#### TRY IT:
Read through the data, and wherever a line holds the word "πεδίο", write that line out.

Extracted data entries
>>>>>
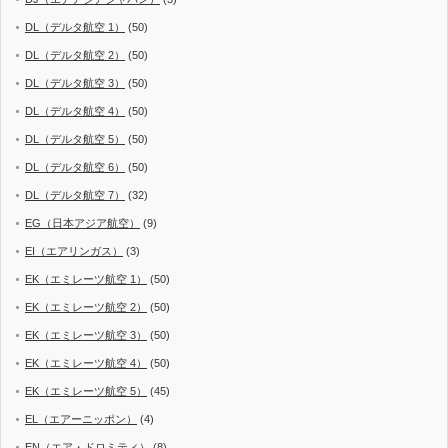
DL（デルタ航空 1）
(50)
DL（デルタ航空 2）
(50)
DL（デルタ航空 3）
(50)
DL（デルタ航空 4）
(50)
DL（デルタ航空 5）
(50)
DL（デルタ航空 6）
(50)
DL（デルタ航空 7）
(32)
EG（日本アジア航空）
(9)
EI（エアリンガス）
(3)
EK（エミレーツ航空 1）
(50)
EK（エミレーツ航空 2）
(50)
EK（エミレーツ航空 3）
(50)
EK（エミレーツ航空 4）
(50)
EK（エミレーツ航空 5）
(45)
EL（エアーニッポン）
(4)
EN（エア・ドロミティ）
(8)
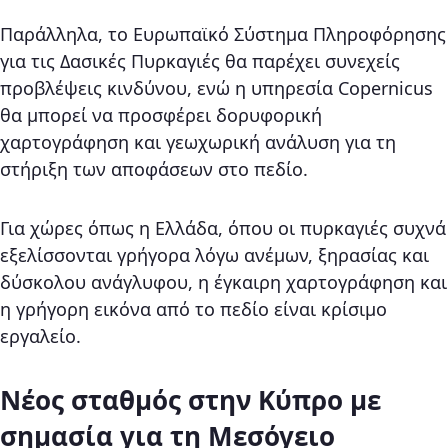
Παράλληλα, το Ευρωπαϊκό Σύστημα Πληροφόρησης
για τις Δασικές Πυρκαγιές θα παρέχει συνεχείς
προβλέψεις κινδύνου, ενώ η υπηρεσία Copernicus
θα μπορεί να προσφέρει δορυφορική
χαρτογράφηση και γεωχωρική ανάλυση για τη
στήριξη των αποφάσεων στο πεδίο.
Για χώρες όπως η Ελλάδα, όπου οι πυρκαγιές συχνά
εξελίσσονται γρήγορα λόγω ανέμων, ξηρασίας και
δύσκολου ανάγλυφου, η έγκαιρη χαρτογράφηση και
η γρήγορη εικόνα από το πεδίο είναι κρίσιμο
εργαλείο.
Νέος σταθμός στην Κύπρο με
σημασία για τη Μεσόγειο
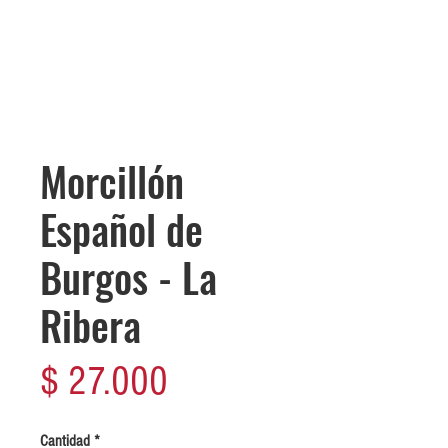
Morcillón
Español de
Burgos - La
Ribera
Precio
$ 27.000
Cantidad
*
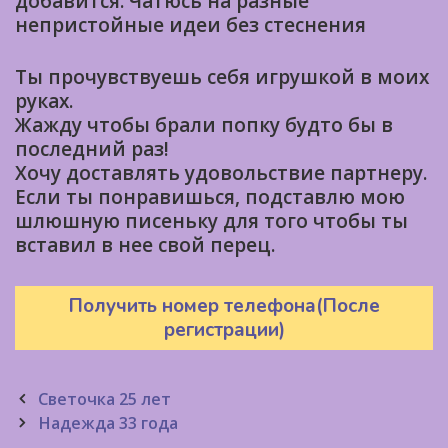
добавится. Чатюсь на разные
непристойные идеи без стеснения
Ты прочувствуешь себя игрушкой в моих
руках.
Жажду чтобы брали попку будто бы в
последний раз!
Хочу доставлять удовольствие партнеру.
Если ты понравишься, подставлю мою
шлюшную писеньку для того чтобы ты
вставил в нее свой перец.
Получить номер телефона(После
регистрации)
Post
Светочка 25 лет
navigation
Надежда 33 года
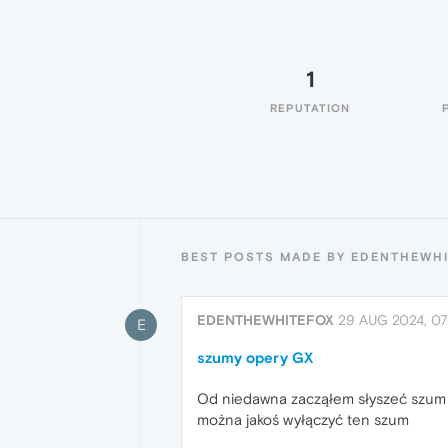
1
REPUTATION
BEST POSTS MADE BY EDENTHEWH
EDENTHEWHITEFOX
29 AUG 2024, 07
E
szumy opery GX
Od niedawna zacząłem słyszeć szum w 
można jakoś wyłączyć ten szum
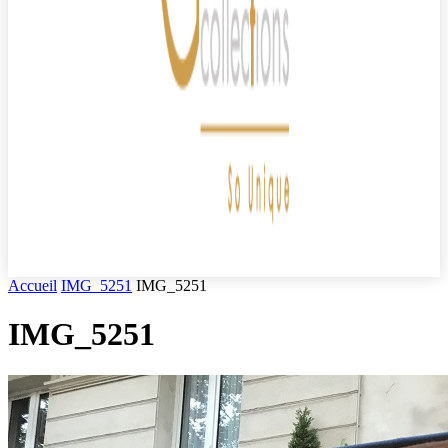
Accueil
IMG_5251
IMG_5251
IMG_5251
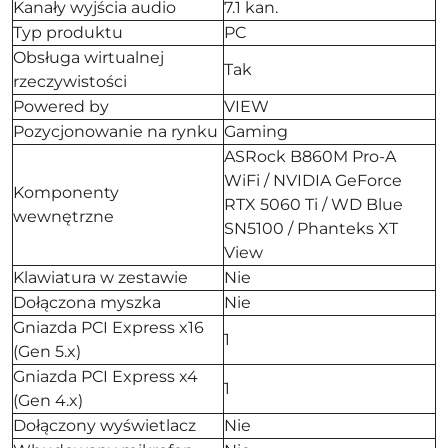
Kanały wyjścia audio
7.1 kan.
Typ produktu
PC
Obsługa wirtualnej
Tak
rzeczywistości
Powered by
VIEW
Pozycjonowanie na rynku
Gaming
ASRock B860M Pro-A
WiFi / NVIDIA GeForce
Komponenty
RTX 5060 Ti / WD Blue
wewnętrzne
SN5100 / Phanteks XT
View
Klawiatura w zestawie
Nie
Dołączona myszka
Nie
Gniazda PCI Express x16
1
(Gen 5.x)
Gniazda PCI Express x4
1
(Gen 4.x)
Dołączony wyświetlacz
Nie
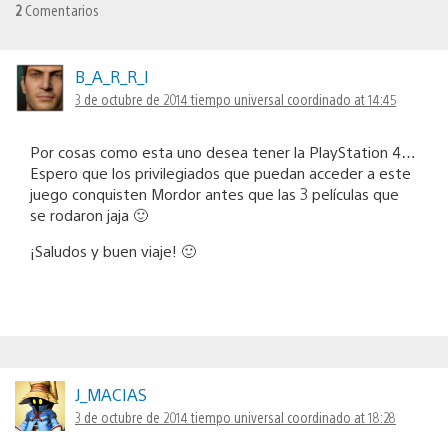
2
Comentarios
B_A_R_R_I
3 de octubre de 2014 tiempo universal coordinado at 14:45
Por cosas como esta uno desea tener la PlayStation 4…
Espero que los privilegiados que puedan acceder a este
juego conquisten Mordor antes que las 3 películas que
se rodaron jaja 🙂
¡Saludos y buen viaje! 🙂
J_MACIAS
3 de octubre de 2014 tiempo universal coordinado at 18:28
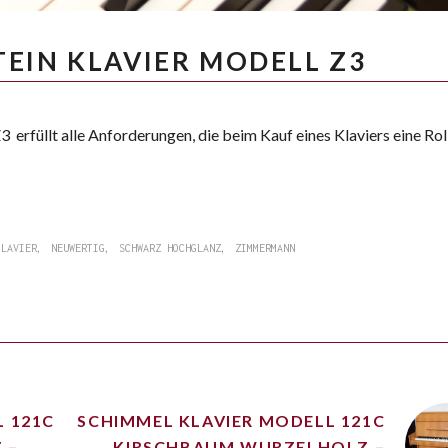
EIN KLAVIER MODELL Z3
rfüllt alle Anforderungen, die beim Kauf eines Klaviers eine Roll
,
,
,
KLAVIER
NEUWERTIG
SCHWARZ HOCHGLANZ
ZIMMERMANN
L 121C
SCHIMMEL KLAVIER MODELL 121C
 –
KIRSCHBAUM WURZELHOLZ –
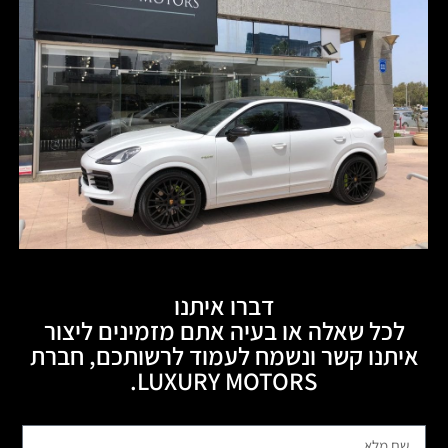
דברו איתנו
לכל שאלה או בעיה אתם מזמינים ליצור
איתנו קשר ונשמח לעמוד לרשותכם, חברת
LUXURY MOTORS.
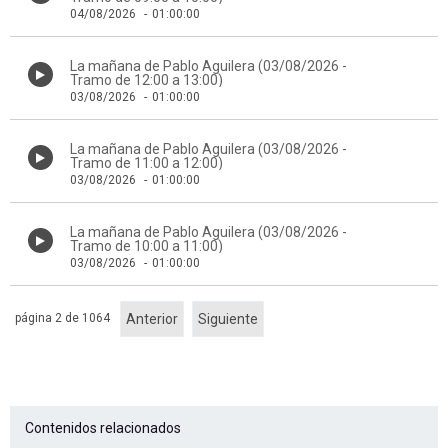
04/08/2026
-
01:00:00
La mañana de Pablo Aguilera (03/08/2026 -
Tramo de 12:00 a 13:00)
03/08/2026
-
01:00:00
La mañana de Pablo Aguilera (03/08/2026 -
Tramo de 11:00 a 12:00)
03/08/2026
-
01:00:00
La mañana de Pablo Aguilera (03/08/2026 -
Tramo de 10:00 a 11:00)
03/08/2026
-
01:00:00
página 2 de 1064
Anterior
Siguiente
Contenidos relacionados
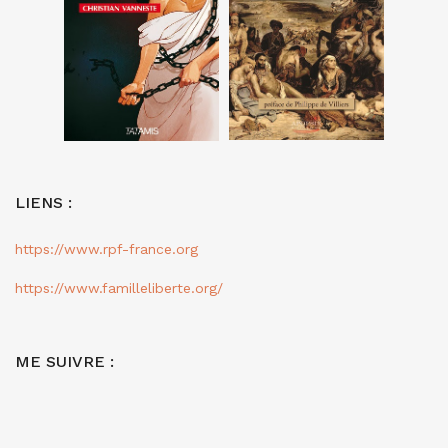
LIENS :
https://www.rpf-france.org
https://www.familleliberte.org/
ME SUIVRE :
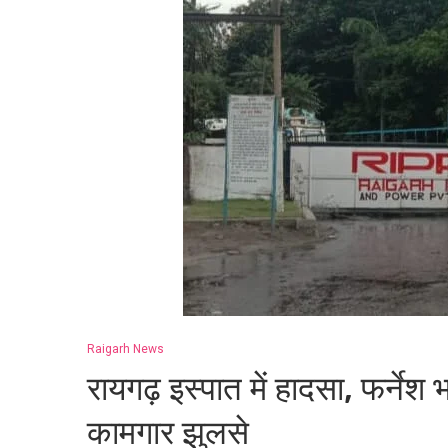
Raigarh News
रायगढ़ इस्पात में हादसा, फर्नेश
कामगार झुलसे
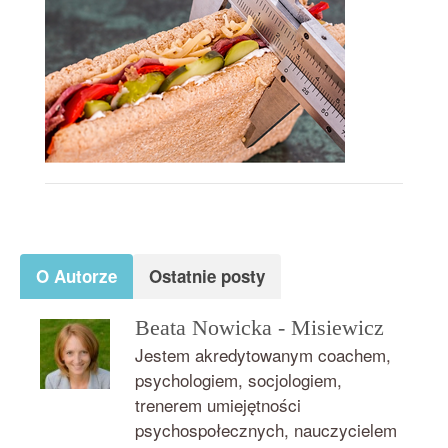
O Autorze
Ostatnie posty
Beata Nowicka - Misiewicz
Jestem akredytowanym coachem,
psychologiem, socjologiem,
trenerem umiejętności
psychospołecznych, nauczycielem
<<<<<
#### EXERCISE RESULT:
στήριξη των αποφάσεων στο πεδίο.
η γρήγορη εικόνα από το πεδίο είναι κρίσιμο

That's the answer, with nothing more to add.